Activity:
When the line with "всего за 15–30" turns up below, begin repeating exactly, and carry on through the line with "Publicado por"; no pictures go into the copy.

Stored items from a collection
********************

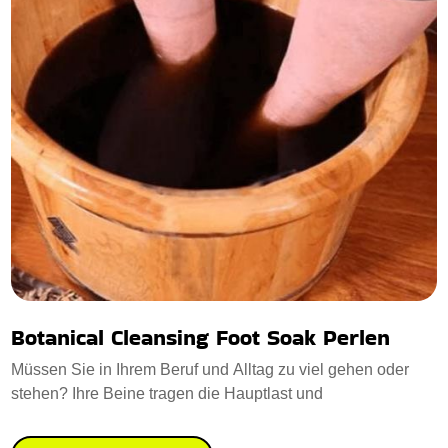
Botanical Cleansing Foot Soak Perlen
Müssen Sie in Ihrem Beruf und Alltag zu viel gehen oder
stehen? Ihre Beine tragen die Hauptlast und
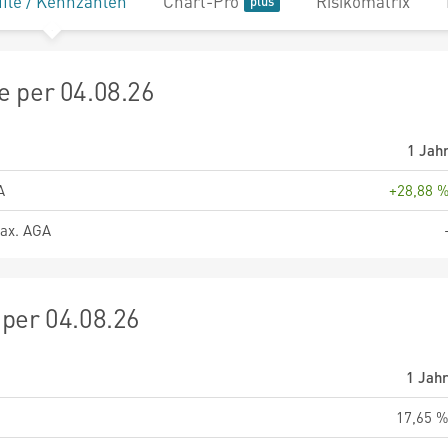
file / Kennzahlen
Chart-Pro
Risikomatrix
 per 04.08.26
1 Jah
A
+28,88 
ax. AGA
per 04.08.26
1 Jah
17,65 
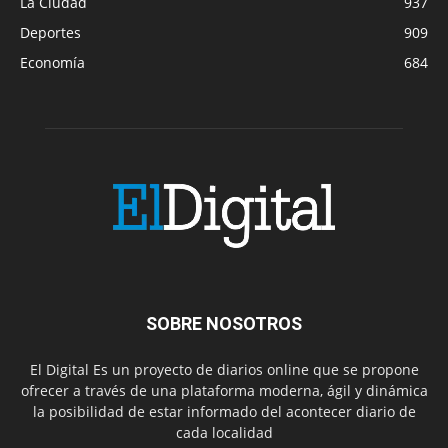
La Ciudad
937
Deportes
909
Economía
684
SOBRE NOSOTROS
El Digital Es un proyecto de diarios online que se propone
ofrecer a través de una plataforma moderna, ágil y dinámica
la posibilidad de estar informado del acontecer diario de
cada localidad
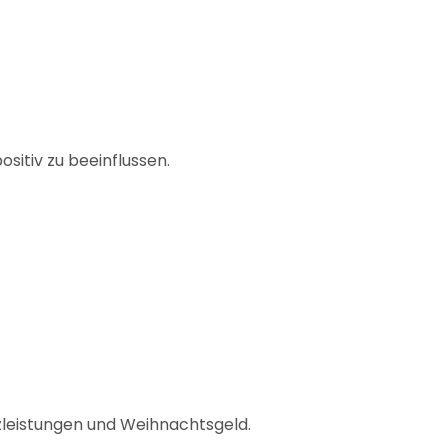
sitiv zu beeinflussen.
zleistungen und Weihnachtsgeld.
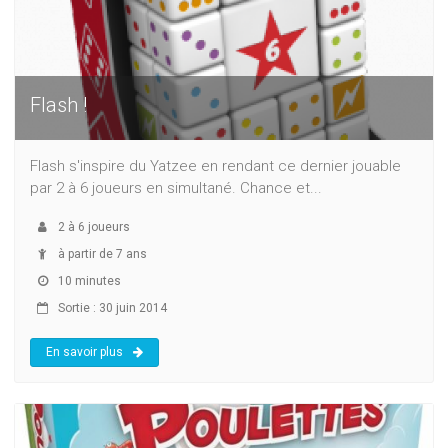
Flash !
Flash s'inspire du Yatzee en rendant ce dernier jouable
par 2 à 6 joueurs en simultané. Chance et...
2
à
6
joueurs
à partir de 7 ans
10 minutes
Sortie : 30 juin 2014
En savoir plus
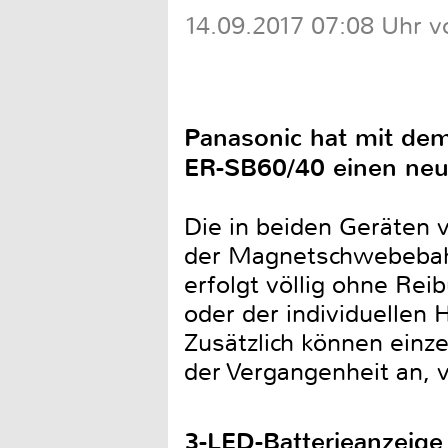
14.09.2017 07:08 Uhr v
Panasonic hat mit de
ER-SB60/40 einen neu
Die in beiden Geräten 
der Magnetschwebebah
erfolgt völlig ohne Re
oder der individuellen 
Zusätzlich können einz
der Vergangenheit an, v
3-LED-Batterieanzeige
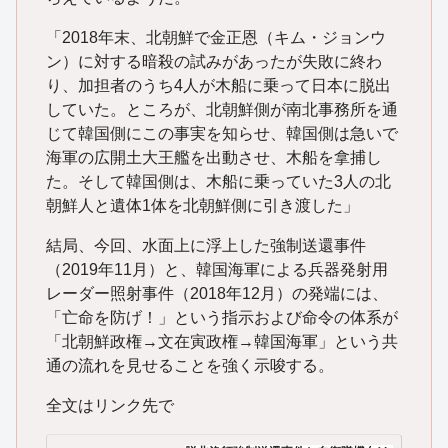
「2018年末、北朝鮮で金正恩（キム・ジョンウ
ン）に対する暗殺の試みがあったが失敗に終わ
り、加担者のうち4人が木船に乗って日本に脱出
していた。ところが、北朝鮮側が南北事務所を通
じて韓国側にこの事実を知らせ、韓国側は急いで
海軍の広開土大王艦を出動させ、木船を拿捕し
た。そして韓国側は、木船に乗っていた3人の北
朝鮮人と遺体1体を北朝鮮側に引き渡した」
結局、今回、水面上に浮上した強制送還事件
（2019年11月）と、韓国海軍による兵器発射用
レーダー照射事件（2018年12月）の発端には、
「亡命を防げ！」という指示および命令の体系が
「北朝鮮政権→文在寅政権→韓国海軍」という共
通の流れを見せることを強く示唆する。
全文はリンク先で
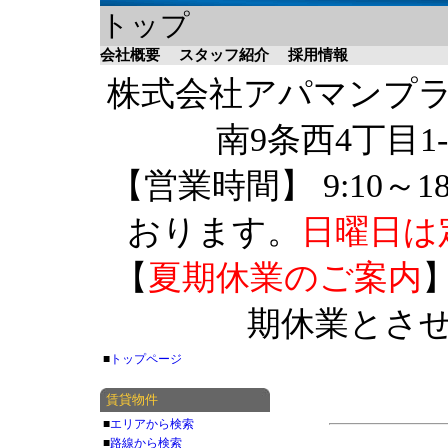
トップ
会社概要
スタッフ紹介
採用情報
株式会社アパマンプラザ 
南9条西4丁目1-
【営業時間】 9:10～1
おります。
日曜日は
【
夏期休業のご案内
】
期休業とさ
■
トップページ
賃貸物件
■
エリアから検索
■
路線から検索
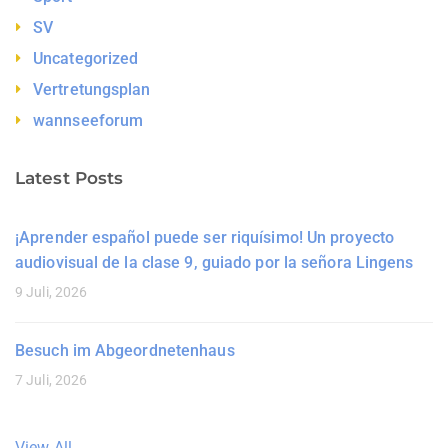
SV
Uncategorized
Vertretungsplan
wannseeforum
Latest Posts
¡Aprender español puede ser riquísimo! Un proyecto
audiovisual de la clase 9, guiado por la señora Lingens
9 Juli, 2026
Besuch im Abgeordnetenhaus
7 Juli, 2026
View All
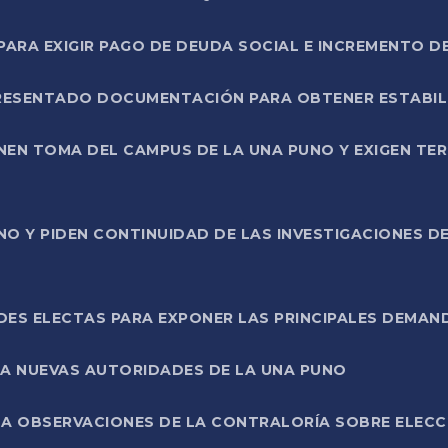
RA EXIGIR PAGO DE DEUDA SOCIAL E INCREMENTO D
PRESENTADO DOCUMENTACIÓN PARA OBTENER ESTABI
ENEN TOMA DEL CAMPUS DE LA UNA PUNO Y EXIGEN TE
NO Y PIDEN CONTINUIDAD DE LAS INVESTIGACIONES D
ES ELECTAS PARA EXPONER LAS PRINCIPALES DEMAN
 A NUEVAS AUTORIDADES DE LA UNA PUNO
A OBSERVACIONES DE LA CONTRALORÍA SOBRE ELECCI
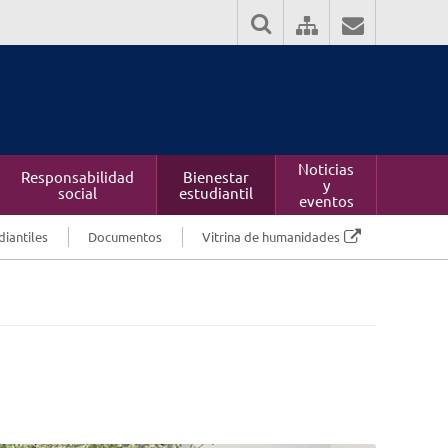
Noticias
Responsabilidad
Bienestar
y
social
estudiantil
eventos
diantiles
Documentos
Vitrina de humanidades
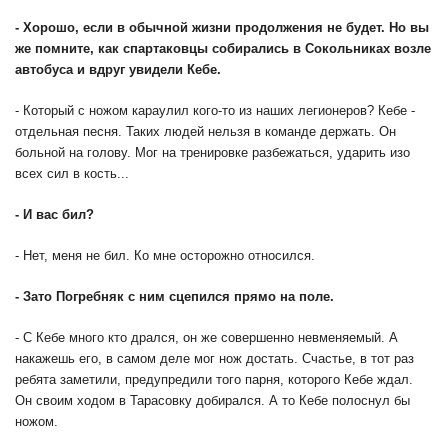
- Хорошо, если в обычной жизни продолжения не будет. Но вы
же помните, как спартаковцы собирались в Сокольниках возле
автобуса и вдруг увидели Кебе.
- Который с ножом караулил кого-то из наших легионеров? Кебе -
отдельная песня. Таких людей нельзя в команде держать. Он
больной на голову. Мог на тренировке разбежаться, ударить изо
всех сил в кость...
- И вас бил?
- Нет, меня не бил. Ко мне осторожно относился.
- Зато Погребняк с ним сцепился прямо на поле.
- С Кебе много кто дрался, он же совершенно невменяемый. А
накажешь его, в самом деле мог нож достать. Счастье, в тот раз
ребята заметили, предупредили того парня, которого Кебе ждал.
Он своим ходом в Тарасовку добирался. А то Кебе полоснул бы
ножом.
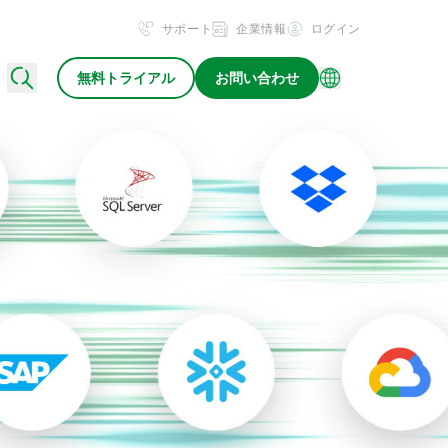
サポート
企業情報
ログイン
無料トライアル
お問い合わせ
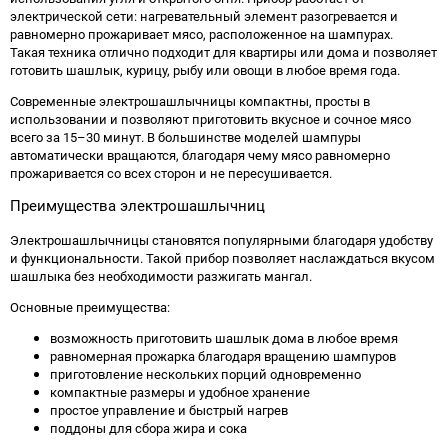
электрической сети: нагревательный элемент разогревается и
равномерно прожаривает мясо, расположенное на шампурах.
Такая техника отлично подходит для квартиры или дома и позволяет
готовить шашлык, курицу, рыбу или овощи в любое время года.
Современные электрошашлычницы компактны, просты в
использовании и позволяют приготовить вкусное и сочное мясо
всего за 15–30 минут. В большинстве моделей шампуры
автоматически вращаются, благодаря чему мясо равномерно
прожаривается со всех сторон и не пересушивается.
Преимущества электрошашлычниц
Электрошашлычницы становятся популярными благодаря удобству
и функциональности. Такой прибор позволяет наслаждаться вкусом
шашлыка без необходимости разжигать мангал.
Основные преимущества:
возможность приготовить шашлык дома в любое время
равномерная прожарка благодаря вращению шампуров
приготовление нескольких порций одновременно
компактные размеры и удобное хранение
простое управление и быстрый нагрев
поддоны для сбора жира и сока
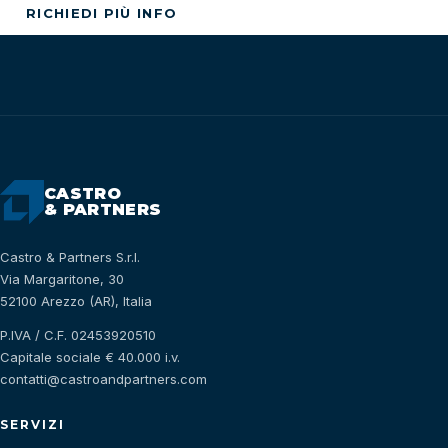
RICHIEDI PIÙ INFO
CASTRO
& PARTNERS
Castro & Partners S.r.l.
Via Margaritone, 30
52100 Arezzo (AR), Italia
P.IVA / C.F. 02453920510
Capitale sociale € 40.000 i.v.
contatti@castroandpartners.com
SERVIZI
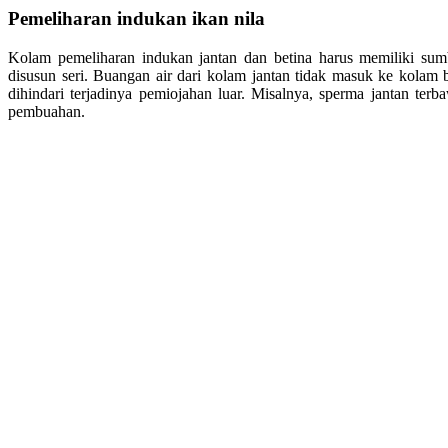
Pemeliharan indukan ikan nila
Kolam pemeliharan indukan jantan dan betina harus memiliki su
disusun seri. Buangan air dari kolam jantan tidak masuk ke kolam b
dihindari terjadinya pemiojahan luar. Misalnya, sperma jantan terb
pembuahan.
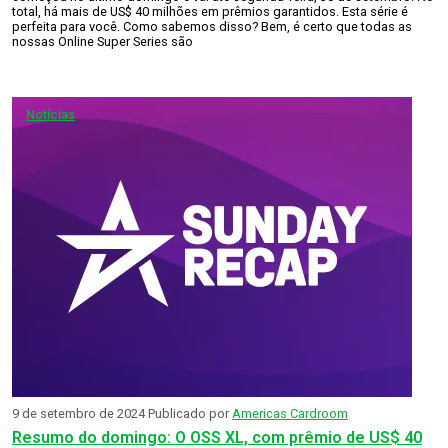
total, há mais de US$ 40 milhões em prêmios garantidos. Esta série é
perfeita para você. Como sabemos disso? Bem, é certo que todas as
nossas Online Super Series são
Notícias
9 de setembro de 2024
Publicado por
Americas Cardroom
Resumo do domingo: O OSS XL, com prêmio de US$ 40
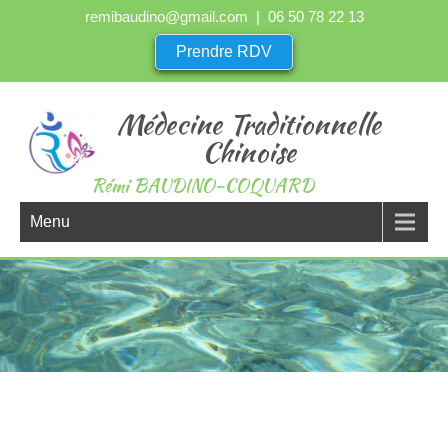
remibaudino@gmail.com
| 06 50 78 22 13
Prendre RDV
Médecine Traditionnelle
Chinoise
Rémi BAUDINO-COQUARD
Menu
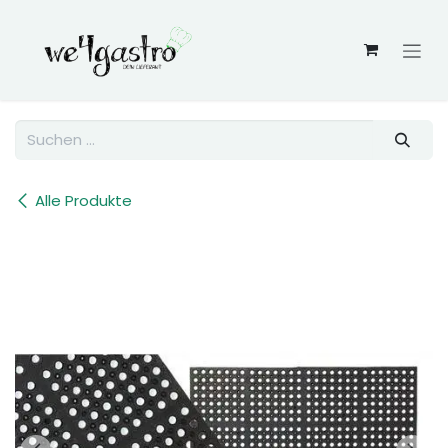
Zum Inhalt springen
Alle Produkte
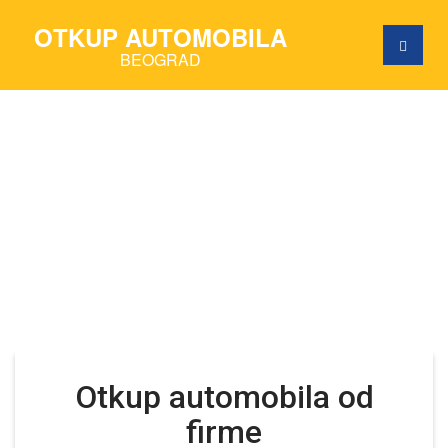
OTKUP AUTOMOBILA
BEOGRAD
Otkup automobila od
firme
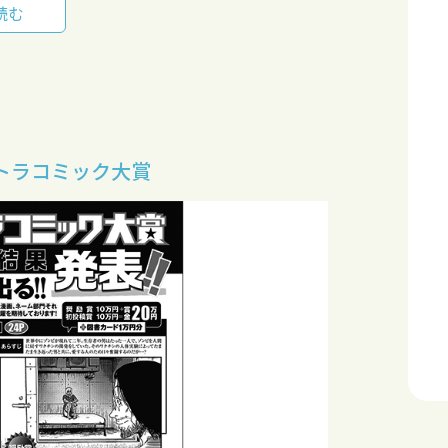
読む
ルトラコミック大賞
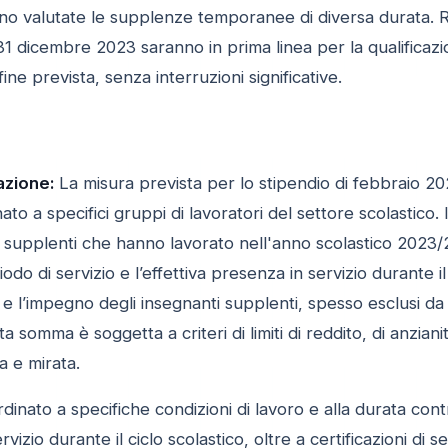
no valutate le supplenze temporanee di diversa durata. R
il 31 dicembre 2023 saranno in prima linea per la qualifica
i fine prevista, senza interruzioni significative.
azione:
La misura prevista per lo stipendio di febbraio 2
nato a specifici gruppi di lavoratori del settore scolastico
 supplenti che hanno lavorato nell'anno scolastico 2023/24,
iodo di servizio e l’effettiva presenza in servizio durante i
 e l’impegno degli insegnanti supplenti, spesso esclusi da b
ta somma è soggetta a criteri di limiti di reddito, di anzian
a e mirata.
inato a specifiche condizioni di lavoro e alla durata cont
rvizio durante il ciclo scolastico, oltre a certificazioni di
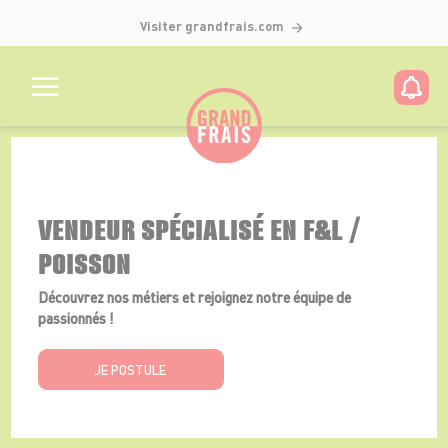
Visiter grandfrais.com
Détails de l'offre
VENDEUR SPÉCIALISÉ EN F&L /
POISSON
Découvrez nos métiers et rejoignez notre équipe de
passionnés !
JE POSTULE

********************

Expected output:
всего за 15–30 минут. В большинстве моделей шампуры
автоматически вращаются, благодаря чему мясо равномерно
прожаривается со всех сторон и не пересушивается.
Преимущества электрошашлычниц
Электрошашлычницы становятся популярными благодаря удобству
и функциональности. Такой прибор позволяет наслаждаться вкусом
шашлыка без необходимости разжигать мангал.
Основные преимущества:
возможность приготовить шашлык дома в любое время
равномерная прожарка благодаря вращению шампуров
приготовление нескольких порций одновременно
компактные размеры и удобное хранение
простое управление и быстрый нагрев
поддоны для сбора жира и сока
RICHIEDI PIÙ INFO
CASTRO
& PARTNERS
Castro & Partners S.r.l.
Via Margaritone, 30
52100 Arezzo (AR), Italia
P.IVA / C.F. 02453920510
Capitale sociale € 40.000 i.v.
contatti@castroandpartners.com
SERVIZI
Pemeliharan indukan ikan nila
Kolam pemeliharan indukan jantan dan betina harus memiliki su
disusun seri. Buangan air dari kolam jantan tidak masuk ke kolam b
dihindari terjadinya pemiojahan luar. Misalnya, sperma jantan terb
pembuahan.
total, há mais de US$ 40 milhões em prêmios garantidos. Esta série é
perfeita para você. Como sabemos disso? Bem, é certo que todas as
nossas Online Super Series são
Notícias
9 de setembro de 2024
Publicado por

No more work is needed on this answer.